Current Research Studies

The Crohn’s & Colitis Foundation supports several major ongoing research initiatives and clinical studies to encourage cooperative efforts among investigators, research centers, and other resources.

Explore the initiatives below to learn more about the broad range of IBD research studies supported by the Foundation and how you can become more involved in this important work.

Microbiome Initiative

The Crohn’s & Colitis Foundation partnered with the Center for Genome Sciences at Washington University to develop greater understanding of the role of gut microbes (bacteria, viruses, etc. that are found normally in the intestines) in digestive health and inflammatory bowel diseases. Using the latest generation of massively parallel DNA sequencers and sophisticated computational methods, the initiative studies the complex role that intestinal microbial communities play in digestive health and disease.

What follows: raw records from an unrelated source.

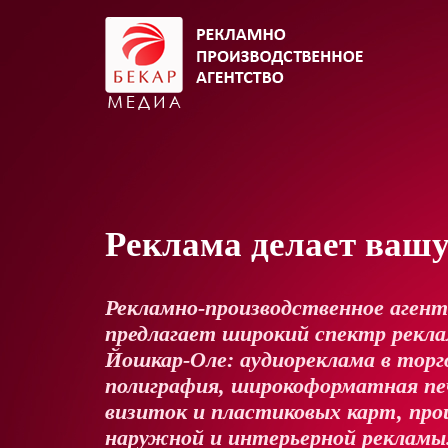
Реклама делает ваш
Рекламно-производственное аген
предлагает широкий спектр реклам
Йошкар-Оле: аудиореклама в торг
полиграфия, широкоформатная пе
визиток и пластиковых карт, про
наружной и интерьерной рекламы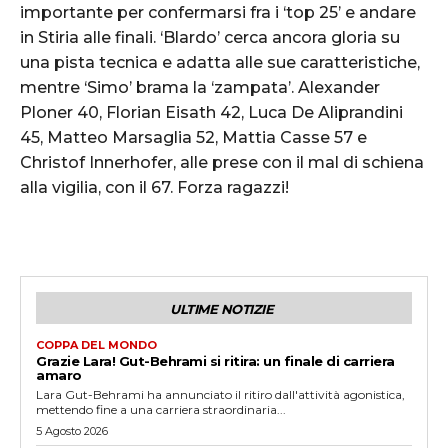
importante per confermarsi fra i ‘top 25’ e andare
in Stiria alle finali. ‘Blardo’ cerca ancora gloria su
una pista tecnica e adatta alle sue caratteristiche,
mentre ‘Simo’ brama la ‘zampata’. Alexander
Ploner 40, Florian Eisath 42, Luca De Aliprandini
45, Matteo Marsaglia 52, Mattia Casse 57 e
Christof Innerhofer, alle prese con il mal di schiena
alla vigilia, con il 67. Forza ragazzi!
ULTIME NOTIZIE
COPPA DEL MONDO
Grazie Lara! Gut-Behrami si ritira: un finale di carriera
amaro
Lara Gut-Behrami ha annunciato il ritiro dall'attività agonistica,
mettendo fine a una carriera straordinaria...
5 Agosto 2026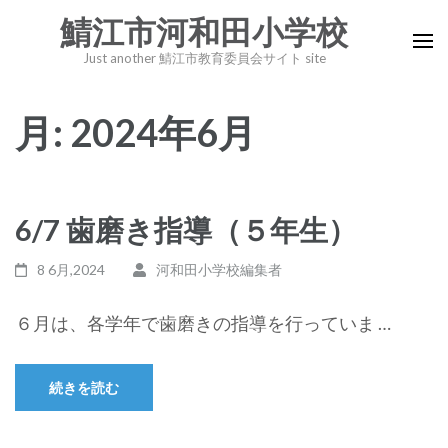
コ
鯖江市河和田小学校
ン
Just another 鯖江市教育委員会サイト site
テ
ン
月:
2024年6月
ツ
へ
ス
キ
6/7 歯磨き指導（５年生）
ッ
プ
8 6月,2024
河和田小学校編集者
(Enter
を
６月は、各学年で歯磨きの指導を行っていま …
押
す)
続きを読む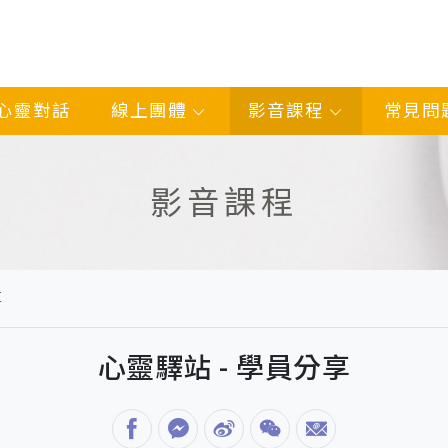
心靈對話
線上團體
影音課程
常見問
影音課程
享
心靈驛站 - 學員分享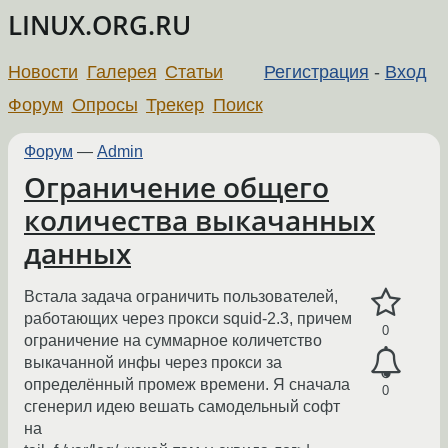
LINUX.ORG.RU
Новости
Галерея
Статьи
Регистрация
-
Вход
Форум
Опросы
Трекер
Поиск
Форум
—
Admin
Ограничение общего
количества выкачанных
данных
Встала задача ограничить пользователей,
работающих через прокси squid-2.3, причем
0
ограничение на суммарное количетство
выкачанной инфы через прокси за
определённый промеж времени. Я сначала
0
сгенерил идею вешать самодельный софт
на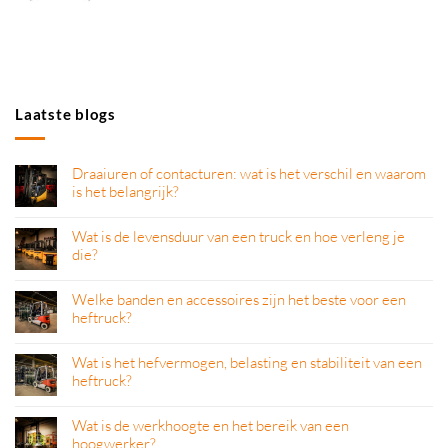
Laatste blogs
Draaiuren of contacturen: wat is het verschil en waarom
is het belangrijk?
Wat is de levensduur van een truck en hoe verleng je
die?
Welke banden en accessoires zijn het beste voor een
heftruck?
Wat is het hefvermogen, belasting en stabiliteit van een
heftruck?
Wat is de werkhoogte en het bereik van een
hoogwerker?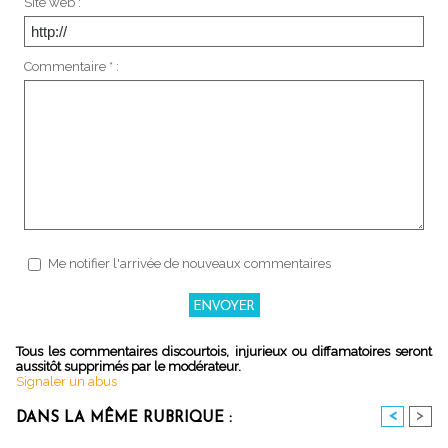
Site web :
Commentaire * :
Me notifier l'arrivée de nouveaux commentaires
Tous les commentaires discourtois, injurieux ou diffamatoires seront
aussitôt supprimés par le modérateur.
Signaler un abus
<
>
DANS LA MÊME RUBRIQUE :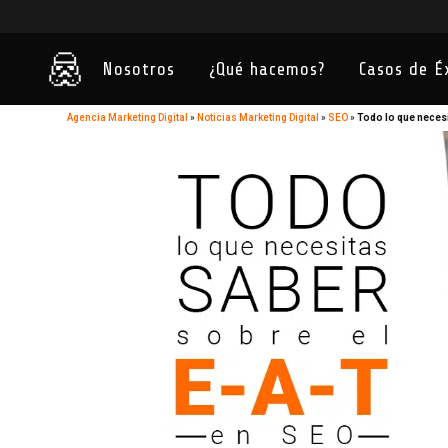
Nosotros
¿Qué hacemos?
Casos de É
Agencia Marketing Digital
»
Noticias Marketing Digital
»
SEO
»
Todo lo que necesi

Learn more about the MicroBiome Initiative.

Genetics Initiative

The Genetics Initiative continues the work of several recent studies that have demonstrated how specific organisms in the gut can cause inflammatory bowel diseases in the presence of specific genes, and that specific genes only cause disease in the presence of specific organisms. The Genetics Initiative is a collaborative effort to better understand the genes and their functions, and the chain of biological events that result in IBD (the pathogenesis of inflammatory bowel diseases).

Learn more about the Genetics Initiative.

Pediatric Risk Stratification Study

The Pediatric Risk Stratification Initiative is working to “crack the code” of disease prognosis by identifying measurable risk factors for the complications of severe disease. The Crohn’s & Colitis Foundation's Professional KIIDS Pediatric Network is committed to identifying the genetic, microbiological, and immunological factors that are predictive of more severe disease. The resulting knowledge will translate into new protocols for individualized approaches to treating inflammatory bowel diseases in children and the prevention of severe disease and its lifelong consequences.

Learn more about the Pediatric Risk Stratification Initiative.

IBD Partners

IBD Partners is a comprehensive Internet-based registry designed to study thousands of patients with Crohn's disease or ulcerative colitis under a single research initiative. Unlike prior research, which has typically been conducted in small studies at major medical centers, IBD Partners tracks the individual experience of more than 14,000 patients diagnosed with inflammatory bowel diseases through three- and six-month reporting updates conducted online.

Learn more about IBD Partners.

Clinical Research Alliance

The Clinical Research Alliance is a network of major medical centers and smaller, local facilities collaborating on clinical studies of the management and treatment of IBD.  Members include hospitals, medical centers, clinics, and research facilities that have developed an IBD-related research program administered by a principal investigator.

Learn more about the Clinical Research Alliance.

Autoimmune Diseases in Pregnancy Study

The Autoimmune Diseases in Pregnancy Study is being conducted by the Organization of Teratology Information Specialists (OTIS) and is coordinated by the University of California, San Diegoto learn about effects Crohn's disease and other autoimmune diseases have on the outcome of pregnancies.

Learn more about the Autoimmune Diseases in Pregnancy Study.

Pregnancy in Inflammatory Bowel Disease and Neonatal Outcomes: A National Prospective Registry

The PIANO study (Pregnancy in Inflammatory Bowel Disease and Neonatal Outcomes) was initiated in August 2007 and has enrolled over four hundred patients across the United States. The objective of the registry is to determine whether there is a higher rate of adverse events in a prospective national sample of women from the US with IBD who are being treated with azathioprine/6MP or anti-TNF biologic drugs (infliximab, adalimumab, certolizumab). Thirty member sites of the Clinical Alliance identified and followed a prospective cohort of pregnant women with IBD. Data were collected each trimester of pregnancy at delivery and every four months in the first year of the child's life.